Un travail de mémoire minutieux
Dès les semaines suivant l'attentat, Véronique Cabut a entrepris de classer et numériser les milliers de dessins laissés par Cabu. "Il n'était pas possible de rester sans rien faire", confie-t-elle dans un entretien au Monde. Ce travail de fourmi a abouti à la création d'un fonds d'archives consultable par les chercheurs et le grand public. Selon elle, plus de 10 000 dessins ont été répertoriés à ce jour, couvrant toute la carrière de l'artiste, de ses débuts à la fin des années 1960 jusqu'à sa mort.
Expositions et publications pour transmettre
Véronique Cabut a organisé plusieurs expositions majeures, notamment au Musée de l'illustration jeunesse de Moulins en 2019 et au Centre Pompidou en 2021. "Chaque exposition est l'occasion de redécouvrir un aspect de son travail, souvent méconnu", explique-t-elle.
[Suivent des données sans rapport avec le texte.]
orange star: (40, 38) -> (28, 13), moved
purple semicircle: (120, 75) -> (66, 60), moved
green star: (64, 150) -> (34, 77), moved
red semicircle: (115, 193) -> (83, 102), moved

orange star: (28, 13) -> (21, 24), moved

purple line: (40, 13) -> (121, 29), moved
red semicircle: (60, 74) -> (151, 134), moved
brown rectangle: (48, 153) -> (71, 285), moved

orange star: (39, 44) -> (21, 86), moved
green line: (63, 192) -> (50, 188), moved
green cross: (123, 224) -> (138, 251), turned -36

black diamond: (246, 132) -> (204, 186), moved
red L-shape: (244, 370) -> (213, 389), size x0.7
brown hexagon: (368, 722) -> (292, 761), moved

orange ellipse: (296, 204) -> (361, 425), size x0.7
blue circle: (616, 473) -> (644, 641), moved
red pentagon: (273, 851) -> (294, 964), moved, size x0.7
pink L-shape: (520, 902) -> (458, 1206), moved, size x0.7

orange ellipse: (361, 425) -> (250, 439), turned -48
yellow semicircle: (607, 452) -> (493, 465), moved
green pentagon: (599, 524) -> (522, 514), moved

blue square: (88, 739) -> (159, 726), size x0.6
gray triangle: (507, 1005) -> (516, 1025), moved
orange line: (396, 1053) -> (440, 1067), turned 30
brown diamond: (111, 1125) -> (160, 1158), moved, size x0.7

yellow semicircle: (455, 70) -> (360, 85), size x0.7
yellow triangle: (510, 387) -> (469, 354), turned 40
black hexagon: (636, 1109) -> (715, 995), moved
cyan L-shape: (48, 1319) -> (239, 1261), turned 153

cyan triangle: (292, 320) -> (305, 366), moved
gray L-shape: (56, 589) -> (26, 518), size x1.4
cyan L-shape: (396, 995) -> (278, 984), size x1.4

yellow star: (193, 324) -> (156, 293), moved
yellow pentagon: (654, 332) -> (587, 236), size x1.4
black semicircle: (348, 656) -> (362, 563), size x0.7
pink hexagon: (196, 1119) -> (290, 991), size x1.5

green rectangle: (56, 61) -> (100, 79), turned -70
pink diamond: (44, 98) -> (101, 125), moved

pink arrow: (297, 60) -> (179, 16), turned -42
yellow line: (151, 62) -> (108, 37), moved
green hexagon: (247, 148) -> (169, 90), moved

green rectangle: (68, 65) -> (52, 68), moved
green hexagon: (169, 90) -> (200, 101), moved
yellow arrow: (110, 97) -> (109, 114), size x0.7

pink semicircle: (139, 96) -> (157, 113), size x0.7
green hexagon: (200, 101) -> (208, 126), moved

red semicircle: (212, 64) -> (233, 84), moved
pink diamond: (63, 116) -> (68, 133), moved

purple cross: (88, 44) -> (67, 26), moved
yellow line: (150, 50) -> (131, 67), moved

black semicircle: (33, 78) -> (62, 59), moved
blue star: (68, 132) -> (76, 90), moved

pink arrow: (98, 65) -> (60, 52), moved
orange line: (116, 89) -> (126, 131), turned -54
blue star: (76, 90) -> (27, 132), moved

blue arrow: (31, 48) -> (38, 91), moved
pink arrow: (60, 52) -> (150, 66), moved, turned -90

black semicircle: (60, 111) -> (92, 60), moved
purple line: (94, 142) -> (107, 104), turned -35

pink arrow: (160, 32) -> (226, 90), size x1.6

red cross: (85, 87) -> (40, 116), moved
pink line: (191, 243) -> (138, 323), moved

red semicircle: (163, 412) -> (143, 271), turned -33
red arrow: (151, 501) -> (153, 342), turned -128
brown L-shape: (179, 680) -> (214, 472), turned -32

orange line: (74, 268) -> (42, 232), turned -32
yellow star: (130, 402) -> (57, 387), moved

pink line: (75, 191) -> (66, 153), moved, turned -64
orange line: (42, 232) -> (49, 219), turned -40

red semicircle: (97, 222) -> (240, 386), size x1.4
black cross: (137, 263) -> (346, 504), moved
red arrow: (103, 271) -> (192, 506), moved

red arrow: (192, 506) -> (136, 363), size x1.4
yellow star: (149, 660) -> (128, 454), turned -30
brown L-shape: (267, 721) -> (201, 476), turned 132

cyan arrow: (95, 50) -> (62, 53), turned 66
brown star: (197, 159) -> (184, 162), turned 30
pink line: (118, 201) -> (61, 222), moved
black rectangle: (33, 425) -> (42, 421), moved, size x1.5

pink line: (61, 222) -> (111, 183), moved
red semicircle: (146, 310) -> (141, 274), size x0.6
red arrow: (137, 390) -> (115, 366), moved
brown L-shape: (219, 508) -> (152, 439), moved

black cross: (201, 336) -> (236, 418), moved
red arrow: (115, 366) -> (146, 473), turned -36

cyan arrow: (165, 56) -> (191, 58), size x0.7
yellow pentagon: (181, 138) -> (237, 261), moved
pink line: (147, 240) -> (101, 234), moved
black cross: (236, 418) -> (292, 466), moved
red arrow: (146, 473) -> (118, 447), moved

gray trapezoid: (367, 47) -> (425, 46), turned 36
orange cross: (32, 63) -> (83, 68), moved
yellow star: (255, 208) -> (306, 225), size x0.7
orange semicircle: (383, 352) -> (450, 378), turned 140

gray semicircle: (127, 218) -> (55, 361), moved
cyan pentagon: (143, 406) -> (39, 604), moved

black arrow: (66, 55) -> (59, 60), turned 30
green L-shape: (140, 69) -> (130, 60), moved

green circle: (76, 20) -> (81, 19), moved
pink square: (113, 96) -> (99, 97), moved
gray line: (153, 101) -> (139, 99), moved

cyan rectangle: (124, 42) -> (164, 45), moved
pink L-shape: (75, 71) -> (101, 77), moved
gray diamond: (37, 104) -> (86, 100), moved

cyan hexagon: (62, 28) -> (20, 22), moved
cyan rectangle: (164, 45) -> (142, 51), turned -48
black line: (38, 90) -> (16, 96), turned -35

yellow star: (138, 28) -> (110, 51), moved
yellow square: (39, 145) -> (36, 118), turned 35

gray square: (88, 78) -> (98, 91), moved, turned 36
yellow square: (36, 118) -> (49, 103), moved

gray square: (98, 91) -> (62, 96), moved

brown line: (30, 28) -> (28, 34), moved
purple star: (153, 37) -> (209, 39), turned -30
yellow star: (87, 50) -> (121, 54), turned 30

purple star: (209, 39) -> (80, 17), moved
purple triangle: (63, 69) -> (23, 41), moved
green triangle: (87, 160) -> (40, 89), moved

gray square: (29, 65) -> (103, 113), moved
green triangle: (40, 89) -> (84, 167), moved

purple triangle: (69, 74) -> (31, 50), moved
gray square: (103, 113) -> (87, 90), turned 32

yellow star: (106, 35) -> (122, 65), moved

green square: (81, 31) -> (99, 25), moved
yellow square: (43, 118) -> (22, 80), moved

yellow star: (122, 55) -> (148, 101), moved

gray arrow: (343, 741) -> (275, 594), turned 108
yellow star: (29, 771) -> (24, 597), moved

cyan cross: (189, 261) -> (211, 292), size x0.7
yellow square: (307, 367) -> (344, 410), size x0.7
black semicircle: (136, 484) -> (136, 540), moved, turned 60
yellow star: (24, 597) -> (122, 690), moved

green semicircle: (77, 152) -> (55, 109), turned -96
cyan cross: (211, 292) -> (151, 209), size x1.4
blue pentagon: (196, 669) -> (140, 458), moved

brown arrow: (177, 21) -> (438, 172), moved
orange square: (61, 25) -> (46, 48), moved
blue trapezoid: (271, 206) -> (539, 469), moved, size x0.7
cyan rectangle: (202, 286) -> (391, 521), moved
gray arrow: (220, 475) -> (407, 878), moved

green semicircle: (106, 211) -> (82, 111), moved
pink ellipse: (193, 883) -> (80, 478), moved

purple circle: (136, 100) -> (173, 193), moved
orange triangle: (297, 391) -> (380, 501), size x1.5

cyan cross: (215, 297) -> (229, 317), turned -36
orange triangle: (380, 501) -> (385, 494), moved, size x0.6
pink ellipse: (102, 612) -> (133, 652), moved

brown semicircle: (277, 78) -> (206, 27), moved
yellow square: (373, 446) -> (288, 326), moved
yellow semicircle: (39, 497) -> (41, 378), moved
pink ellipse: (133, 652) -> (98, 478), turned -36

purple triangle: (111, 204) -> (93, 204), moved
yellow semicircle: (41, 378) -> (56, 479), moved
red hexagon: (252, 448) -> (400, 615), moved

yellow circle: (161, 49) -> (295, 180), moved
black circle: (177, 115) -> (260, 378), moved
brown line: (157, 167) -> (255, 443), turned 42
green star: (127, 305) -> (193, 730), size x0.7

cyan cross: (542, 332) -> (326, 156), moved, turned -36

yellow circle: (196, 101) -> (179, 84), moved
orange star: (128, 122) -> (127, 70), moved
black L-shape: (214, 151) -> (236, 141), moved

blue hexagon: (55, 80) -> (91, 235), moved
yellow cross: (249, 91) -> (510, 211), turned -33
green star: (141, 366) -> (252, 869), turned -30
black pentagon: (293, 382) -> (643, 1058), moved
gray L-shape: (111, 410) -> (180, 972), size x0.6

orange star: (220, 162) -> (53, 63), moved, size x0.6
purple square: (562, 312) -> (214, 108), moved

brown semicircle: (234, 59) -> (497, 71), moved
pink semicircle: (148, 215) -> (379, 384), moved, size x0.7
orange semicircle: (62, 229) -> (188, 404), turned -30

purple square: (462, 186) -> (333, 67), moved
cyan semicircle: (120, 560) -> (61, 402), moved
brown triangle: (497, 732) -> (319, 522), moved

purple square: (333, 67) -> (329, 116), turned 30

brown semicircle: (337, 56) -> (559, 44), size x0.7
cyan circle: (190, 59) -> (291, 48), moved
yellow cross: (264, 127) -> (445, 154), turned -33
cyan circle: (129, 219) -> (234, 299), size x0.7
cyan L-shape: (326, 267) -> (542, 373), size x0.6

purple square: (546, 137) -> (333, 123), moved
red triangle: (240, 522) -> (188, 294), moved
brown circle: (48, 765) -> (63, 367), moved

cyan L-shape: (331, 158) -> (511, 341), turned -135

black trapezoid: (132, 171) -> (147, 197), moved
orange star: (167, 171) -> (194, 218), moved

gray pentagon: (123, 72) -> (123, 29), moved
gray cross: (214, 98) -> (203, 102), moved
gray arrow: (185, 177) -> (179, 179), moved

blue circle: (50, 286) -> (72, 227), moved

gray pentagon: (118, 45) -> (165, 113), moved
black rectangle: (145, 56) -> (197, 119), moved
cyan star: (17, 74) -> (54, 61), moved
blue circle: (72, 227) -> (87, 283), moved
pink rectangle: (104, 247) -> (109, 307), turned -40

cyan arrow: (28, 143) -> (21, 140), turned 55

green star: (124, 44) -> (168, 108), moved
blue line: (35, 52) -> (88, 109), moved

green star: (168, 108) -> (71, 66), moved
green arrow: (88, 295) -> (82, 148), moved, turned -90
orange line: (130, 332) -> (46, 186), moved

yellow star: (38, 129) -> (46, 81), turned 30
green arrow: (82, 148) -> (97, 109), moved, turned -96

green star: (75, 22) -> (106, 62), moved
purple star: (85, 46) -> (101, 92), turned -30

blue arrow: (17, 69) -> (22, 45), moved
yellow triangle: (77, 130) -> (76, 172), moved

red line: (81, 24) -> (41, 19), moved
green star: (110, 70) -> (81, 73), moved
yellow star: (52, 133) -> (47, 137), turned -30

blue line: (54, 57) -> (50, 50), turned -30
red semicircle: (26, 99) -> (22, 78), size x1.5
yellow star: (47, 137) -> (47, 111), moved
Elle a également supervisé la publication de recueils thématiques, comme "Cabu et la politique" ou "Cabu et l'éducation", qui rencontrent un succès public. "Les ventes de ses livres ont augmenté de 30 % depuis 2015", précise-t-elle, soulignant l'intérêt renouvelé pour son œuvre.
Un héritage citoyen
Au-delà de l'aspect artistique, Véronique Cabut insiste sur la dimension citoyenne du travail de Cabu. "Il était un dessinateur engagé, qui défendait la liberté d'expression, la laïcité et les droits de l'homme", rappelle-t-elle. Des ateliers pédagogiques ont été mis en place dans les écoles pour initier les jeunes au dessin de presse et à l'éducation aux médias. "C'est une manière de perpétuer son esprit critique et son humour", ajoute-t-elle.
Un hommage continu
En 2023, une rue de Châlons-en-Champagne, sa ville natale, a été rebaptisée en son honneur. Véronique Cabut participe régulièrement à des conférences et des colloques sur la liberté de la presse. "Je ne veux pas qu'on l'oublie, ni lui ni les autres victimes", déclare-t-elle. Son engagement a été salué par de nombreuses institutions, dont la Ligue des droits de l'homme qui lui a remis un prix en 2022.
Un travail de deuil et de transmission
Véronique Cabut reconnaît que ce travail de mémoire l'a aidée à surmonter son deuil. "C'est une façon de rester connectée à lui, de donner un sens à ce qui est arrivé", confie-t-elle. Elle poursuit aujourd'hui ses efforts pour que l'œuvre de Cabu continue d'inspirer les générations futures. "Son message est plus que jamais d'actualité", conclut-elle, citant le dessinateur : "Le rire est un acte de résistance."